I need to assign a time_group to each logged_time based on the following logic:
- For the earliest timestamp, the time_group should be the same as logged_time.
- For subsequent rows, compare the logged_time to the previous row’s time_group:
- If the difference between logged_time and time_group is within 3 minutes, use the previous row’s time_group.
- If the difference exceeds 3 minutes, set the time_group to the current logged_time.

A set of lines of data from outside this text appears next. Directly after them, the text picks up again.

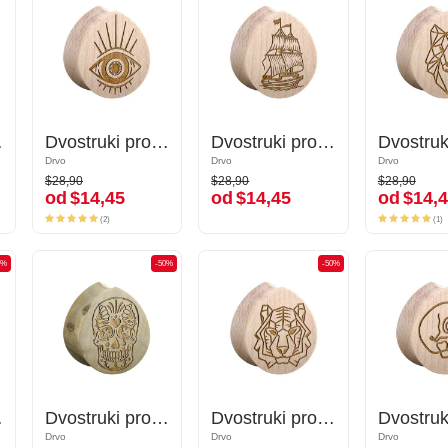
njem "sidro"
Dvostruki prošireni čepić u obliku suze (drvo) s laserskim graviranjem "oko"
Dvostruki prošireni čepić u obliku suze (drvo) s laserskim graviranjem "oko"
Dvostruki prošireni čepić u obliku suze (drvo) s laserskim graviranjem "brod"
Dvostruki prošireni čepić u obliku suze (drvo) s laserskim graviranjem "brod"
Drvo
Drvo
Drvo
Drvo
Drvo
Drvo
$28,90
$28,90
$28,90
$28,90
$28,90
$28,90
od
$14,45
od
$14,45
od
$14,4
od
$14,45
od
$14,45
od
$14,
(2)
(1)
(2)
(1)
0%
-50%
-50%
-50%
-50%
anjem "lav"
Dvostruki prošireni čepić u obliku suze (drvo) s dizajnom šećerne lubanje "Dia de Los Muertos"
Dvostruki prošireni čepić u obliku suze (drvo) s dizajnom šećerne lubanje "Dia de Los Muertos"
Dvostruki prošireni čepić u obliku suze (drvo) s laserskim graviranjem "lav"
Dvostruki prošireni čepić u obliku suze (drvo) s laserskim graviranjem "lav"
Drvo
Drvo
Drvo
Drvo
Drvo
Drvo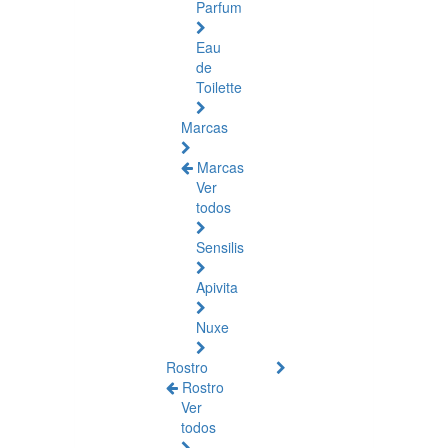
Parfum
Eau
de
Toilette
Marcas
Marcas
Ver
todos
Sensilis
Apivita
Nuxe
Rostro
Rostro
Ver
todos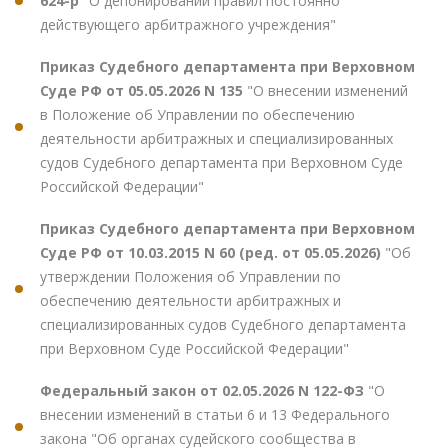
624-р
"О депонировании правил постоянно
действующего арбитражного учреждения"
Приказ Судебного департамента при Верховном
Суде РФ от 05.05.2026 N 135
"О внесении изменений
в Положение об Управлении по обеспечению
деятельности арбитражных и специализированных
судов Судебного департамента при Верховном Суде
Российской Федерации"
Приказ Судебного департамента при Верховном
Суде РФ от 10.03.2015 N 60 (ред. от 05.05.2026)
"Об
утверждении Положения об Управлении по
обеспечению деятельности арбитражных и
специализированных судов Судебного департамента
при Верховном Суде Российской Федерации"
Федеральный закон от 02.05.2026 N 122-ФЗ
"О
внесении изменений в статьи 6 и 13 Федерального
закона "Об органах судейского сообщества в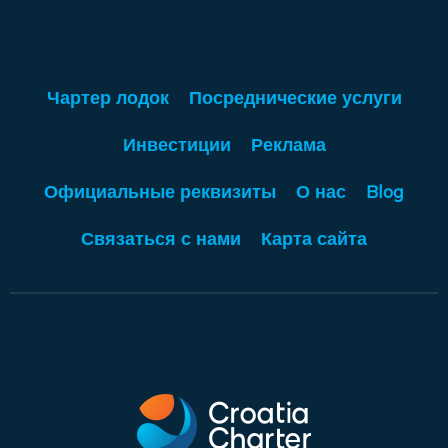
Чартер лодок
Посреднические услуги
Инвестиции
Реклама
Официальные реквизиты
О нас
Blog
Связаться с нами
Карта сайта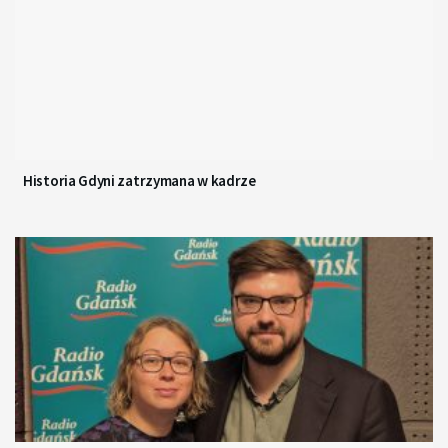
Historia Gdyni zatrzymana w kadrze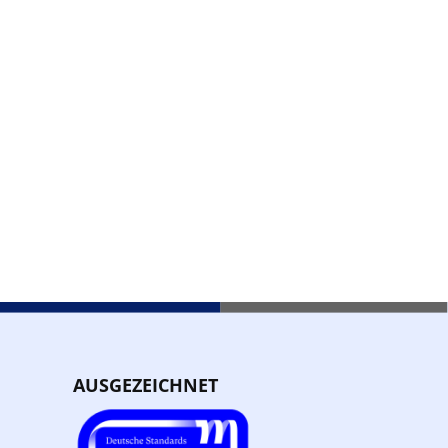
AUSGEZEICHNET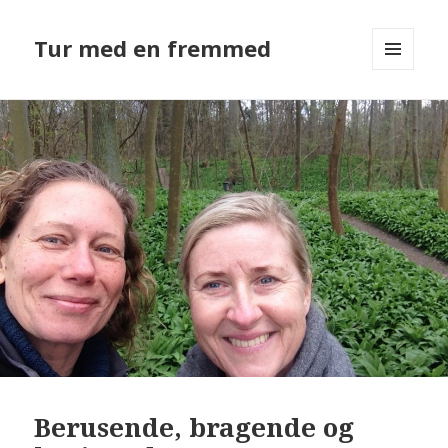
Tur med en fremmed
MENU
OG
WIDGETS
Berusende, bragende og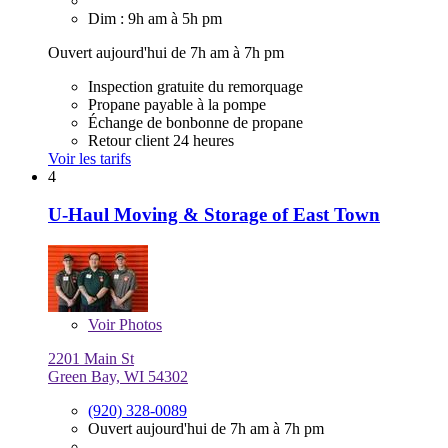
Dim : 9h am à 5h pm
Ouvert aujourd'hui de 7h am à 7h pm
Inspection gratuite du remorquage
Propane payable à la pompe
Échange de bonbonne de propane
Retour client 24 heures
Voir les tarifs
4
U-Haul Moving & Storage of East Town
Voir
Photos
2201 Main St
Green Bay, WI 54302
(920) 328-0089
Ouvert aujourd'hui de 7h am à 7h pm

logged_time | time_group (expected) |
---|---|
2023-12-10 17:03:05 | 2023-12-10 17:03:05 |
2023-12-10 17:05:02 | 2023-12-10 17:03:05 |
2023-12-10 17:06:18 | 2023-12-10 17:06:18 |
2023-12-10 17:10:07 | 2023-12-10 17:10:07 |
2023-12-11 08:31:27 | 2023-12-11 08:31:27 |
I’ve been trying to implement this in BigQuery, but I can’t seem to achieve the desired output.
1
You can achieve the desired behavior in BigQuery by using window functions along with some logic in CASE and LAST_VALUE. Below is a step-by-step solution to correctly assign the time_group based on your specified rules.
WITH grouped_data AS (
SELECT
logged_time,
-- Calculate the time difference in seconds from the previous row
TIMESTAMP_DIFF(logged_time, LAG(logged_time) OVER (ORDER BY logged_time), SECOND) AS diff_seconds,
-- Determine if a new group should start
CASE
WHEN LAG(logged_time) OVER (ORDER BY logged_time) IS NULL OR
TIMESTAMP_DIFF(logged_time, LAG(logged_time) OVER (ORDER BY logged_time), SECOND) > 180
THEN logged_time
ELSE NULL
END AS new_group_marker
FROM your_table_name
),
final_grouping AS (
SELECT
logged_time,
-- Propagate the new group marker forward
LAST_VALUE(new_group_marker IGNORE NULLS) OVER (
ORDER BY logged_time ROWS BETWEEN UNBOUNDED PRECEDING AND CURRENT ROW
) AS time_group
FROM grouped_data
)
SELECT
logged_time,
time_group
FROM final_grouping
ORDER BY logged_time;
Time difference:
LAG(logged_time) retrieves the logged_time of the previous row.
TIMESTAMP_DIFF calculates the difference in seconds between the current row and the previous one.
New group marker:
A CASE statement is used to define when a new group should start:
For the first row (LAG(logged_time) IS NULL).
When the time difference exceeds 3 minutes (180 seconds).
Group propagation:
LAST_VALUE with IGNORE NULLS propagates the most recent non-NULL new_group_marker forward, assigning it as the time_group for all rows within the same group.
Sorting and displaying results:
Finally, select and order the logged_time and time_group columns.
I hope this helps!